All societies at war, or after it, face the dilemma of educating children amidst rage about what has happened. What should Jewish educators teach about Germans after the Holocaust? Or Rwandan Tutsis about the Hutus who killed 800 000 Tutsis in the 1994 genocide?

After apartheid’s end, what should black South Africans teach their children about white South Africans? As conflicts continue to erupt and the phrase “never again” becomes hollower, the problem gets worse.

German writer Gunter Grass, a Nobel Laureate who as a child was forcibly conscripted to the Hitler Youth, was a careful thinker on this topic. With books like The Tin Drum, he created a child character that looked to the previous generation with horror at its hypocrisy. A thread in this novel is exactly this: whatever shall we teach our children in the wake of such atrocities for which we are responsible?

A United States-funded study in 2013, carried out by the Council of Religious Institutions of the Holy Land, found that both Israeli and Palestinian textbooks depicted the other as “the enemy” while presenting their own culture in positive terms.

It maintained that both teach their children little about the other’s religion, culture, or economy. It said most maps in Israeli textbooks make little reference to the West Bank or Gaza, and Palestinian maps often ignore Israel’s existence.

How can a school child be expected to distinguish between what is accurate and what is not? A Grade 4 textbook in a state-supported ultra-orthodox religious school says Israel is “like a little lamb in a sea of seventy wolves…” A Grade 12 Palestinian textbook says, “Zionist occupation and its usurpation of Palestine and its people’s rights comprise the core of the conflict in the Middle East.”

Should we believe Israel’s repeated complaints about Palestinian textbooks, or is it propaganda? The textbooks released in September 2018 are supposedly more radical than previous ones, encouraging jihad (a fight against enemies) and demonisation of Israel and Jews rather than engagement with peace-loving Israelis.
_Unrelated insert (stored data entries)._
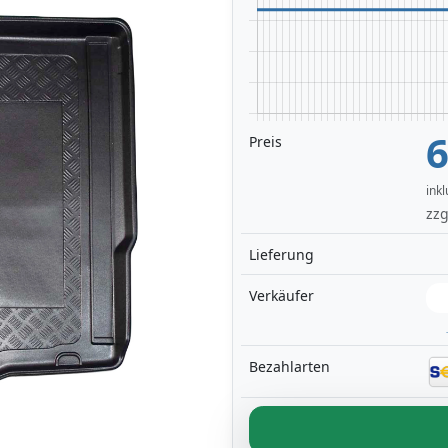
6
Preis
ink
zzg
Lieferung
Verkäufer
Bezahlarten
Past peace negotiations between Palestinians, Israel, and Arab states, such as the Roadmap, Wye Agreement, and Israel-Jordan peace treaty are omitted. So is the Jewish historical presence in Jerusalem and the land of Israel.

Even maths education contains negative references to Israelis.

International agencies are getting more involved. The European Union gives massive aid to the Palestinian Education Ministry, but with a condition that programmes financed should “reflect common values such as freedom, tolerance, and non-discrimination within education”.

The EU parliament passed legislation in April 2018 intended to prevent European aid funds to the Palestinian Authority (PA) from being used to teach hate.

Marcus Sheff, the Chief Executive of the Institute for Monitoring Peace and Cultural Tolerance in School Education, says the PA misuses EU money for the “abuse of children” rather than “meaningful education for peace and tolerance”.

While adults rage, children are victims. Entire generations are conditioned to hate each other. It is supremely difficult to undo. But it must start with adults, and Israel and the Jews are the stronger side. Jewish institutions would be a good place to start.